Machine Learning

10-701/15-781, Spring 2011

Carnegie Mellon University

Tom Mitchell



Lecture:

Date and Time: Tuesdays and Thursdays 1:30 - 2:50 pm
Location: Margaret Morrison A14

Recitation: Date and Time: Wednesdays, 5:00 - 6:00 pm, beginning Jan 19
Location: Newell-Simon 3305 (except Feb 16, in Gates 6115)


Announcements:

  • Final exam will be Friday, May 6, from 1-4pm, in Gates-Hillman 4401. Like the midterm, it is open book, open notes, no computer, no internet connection. Here is a short list of topics to study
  • Video lectures: We are creating videos of some of the class lectures, and these are available to you as additional study material. The entire list of lectures is here, and these are posted within an hour or two of lecture. For convenience, we have also placed links to individual lectures, along with copies of lecture slides, under the lectures tab above. To view a video you will have to login with your CMU Andrew username and password, as shown here. If you have no CMU Andrew ID, contact the instructors to arrange access.
  • The class mailing list is 10701-announce@mailman.srv.cs.cmu.edu. If you wish to email only the instructors, the email is 10701-instructors@mailman.srv.cs.cmu.edu . If you are registered for the course, you have automatically been added to the mail group. If you are for some reason NOT receiving these announcements, you can subscribe via the 10701-announce list page .

Course Description:

Machine Learning is concerned with computer programs that automatically improve their performance through experience (e.g., programs that learn to recognize human faces, recommend music and movies, and drive autonomous robots). This course covers the theory and practical algorithms for machine learning from a variety of perspectives. We cover topics such as Bayesian networks, decision tree learning, Support Vector Machines, statistical learning methods, unsupervised learning and reinforcement learning. The course covers theoretical concepts such as inductive bias, the PAC learning framework, Bayesian learning methods, margin-based learning, and Occam's Razor. Short programming assignments include hands-on experiments with various learning algorithms, and a larger course project gives students a chance to dig into an area of their choice. This course is designed to give a graduate-level student a thorough grounding in the methodologies, technologies, mathematics and algorithms currently needed by people who do research in machine learning.

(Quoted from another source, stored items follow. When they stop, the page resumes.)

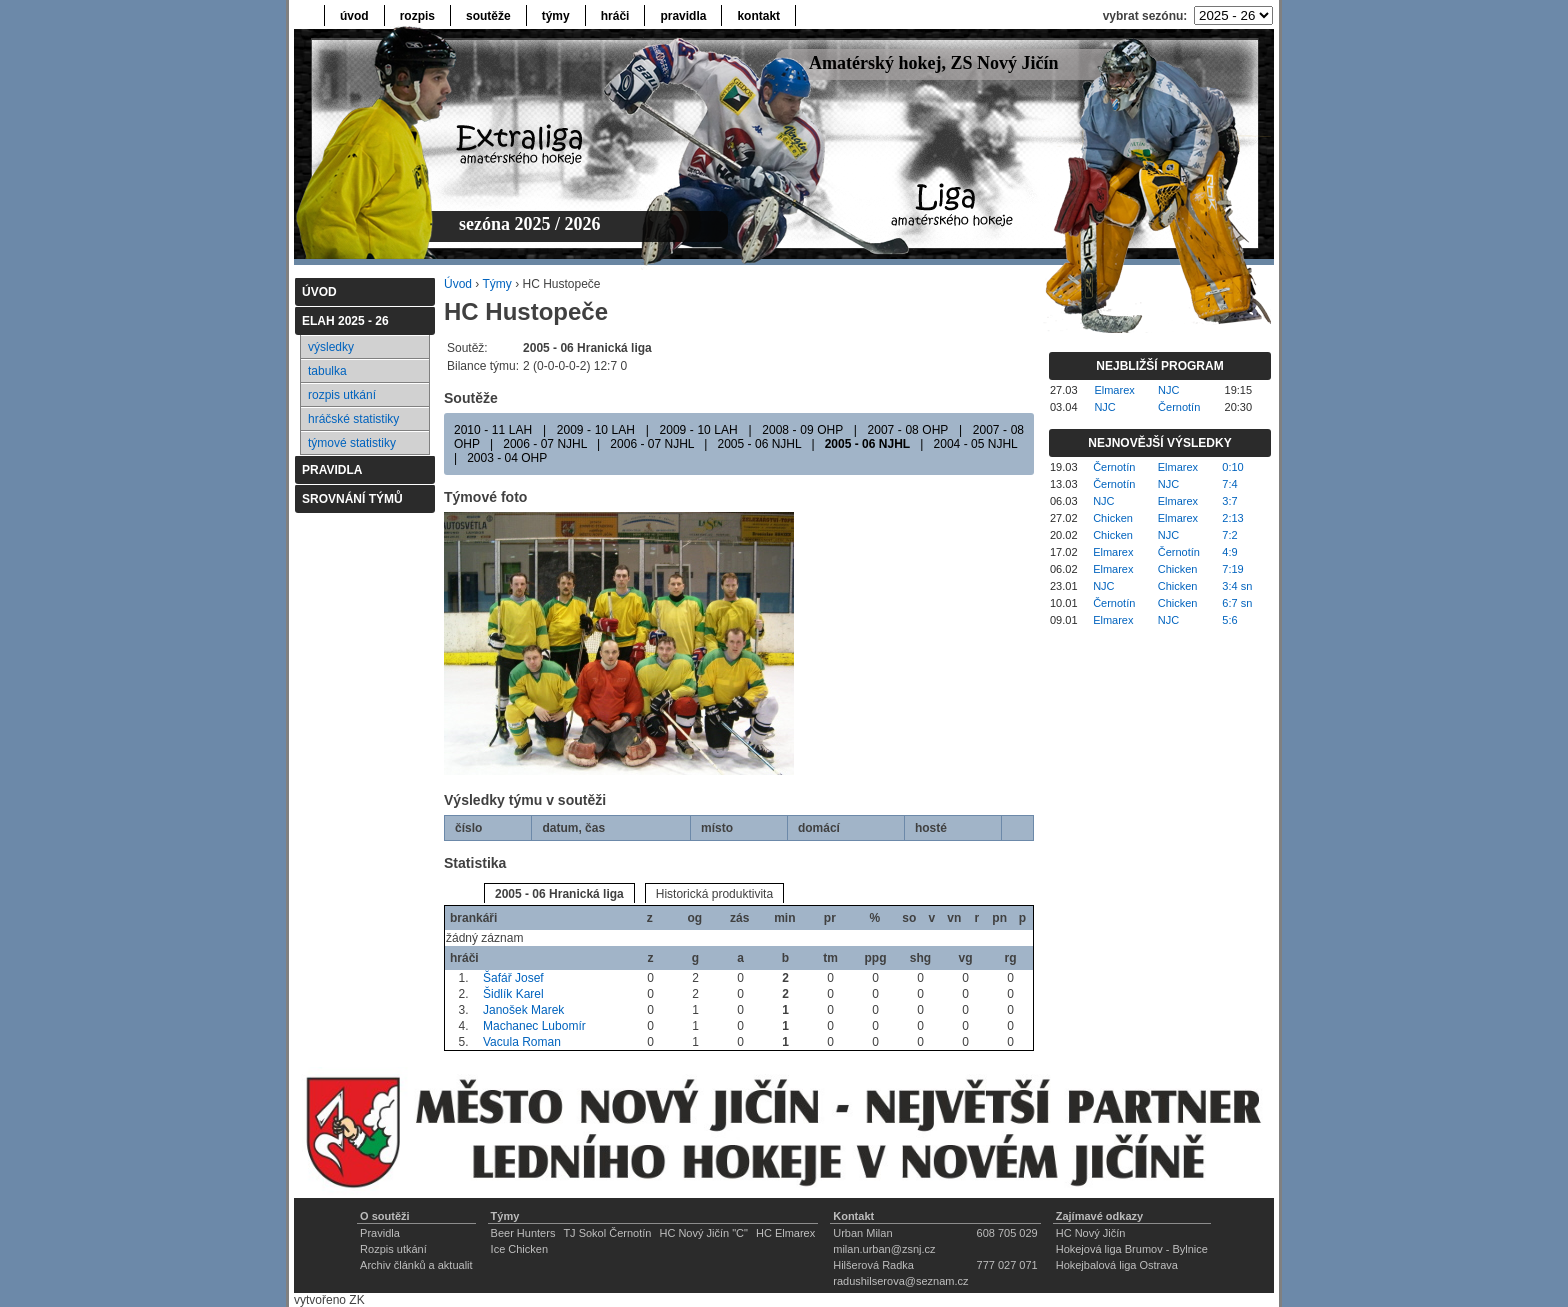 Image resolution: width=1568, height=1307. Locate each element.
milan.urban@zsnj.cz (884, 1249)
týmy (556, 16)
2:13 (1232, 518)
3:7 (1229, 501)
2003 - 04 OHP (507, 458)
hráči (615, 16)
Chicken (1113, 518)
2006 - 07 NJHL (545, 444)
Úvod (458, 284)
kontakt (758, 16)
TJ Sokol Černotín (607, 1233)
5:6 (1229, 620)
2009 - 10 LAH (596, 430)
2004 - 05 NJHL (976, 444)
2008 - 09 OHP (802, 430)
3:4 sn (1237, 586)
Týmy (496, 284)
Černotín (1179, 407)
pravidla (683, 16)
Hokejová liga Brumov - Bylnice (1132, 1249)
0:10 (1232, 467)
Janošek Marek (523, 1010)
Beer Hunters (523, 1233)
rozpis (417, 16)
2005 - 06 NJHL (760, 444)
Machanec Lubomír (534, 1026)
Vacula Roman (522, 1042)
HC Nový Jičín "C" (703, 1233)
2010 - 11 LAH (493, 430)
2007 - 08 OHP (908, 430)
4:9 (1229, 552)
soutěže (488, 16)
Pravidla (380, 1233)
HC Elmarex (785, 1233)
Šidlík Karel (513, 994)
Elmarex (1114, 390)
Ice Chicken (519, 1249)
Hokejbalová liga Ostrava (1117, 1265)
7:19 (1232, 569)
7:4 (1229, 484)
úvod (354, 16)
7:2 (1229, 535)
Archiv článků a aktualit (416, 1265)
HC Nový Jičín (1091, 1233)
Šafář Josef (513, 978)
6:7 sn (1237, 603)
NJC (1168, 390)
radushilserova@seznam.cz (900, 1281)
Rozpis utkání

Prerequisites: Students entering the class are expected to have a pre-existing working knowledge of probability, linear algebra, statistics and algorithms, though the class has been designed to allow students with a strong numerate background to catch up and fully participate. In addition, recitation sessions will be held to review some basic concepts.

Textbook:
  • Pattern Recognition and Machine Learning, Christopher Bishop.
  • Machine Learning, Tom Mitchell. (optional)
  • The Elements of Statistical Learning: Data Mining, Inference and Prediction, Trevor Hastie, Robert Tibshirani, Jerome Friedman. (optional)
Grading:
  • Midterm (25%)
  • Homeworks (30%)
  • Final project (20%)
  • Final exam (25%)
Auditing: To satisfy the auditing requirement, you must either:
  • Do *two* homeworks, and get at least 75% of the points in each; or
  • Take the final, and get at least 50% of the points; or
  • Do a class project
    • Like any class project, it must address a topic related to machine learning and you must have started the project while taking this class (can't be something you did last semester). You will need to submit a project proposal with everyone else, and present a poster with everyone. You don't need to submit a milestone or final paper. You must get at least 80% on the poster presentation part of the project.
Please, send the instructors an email saying that you will be auditing the class and what you plan to do.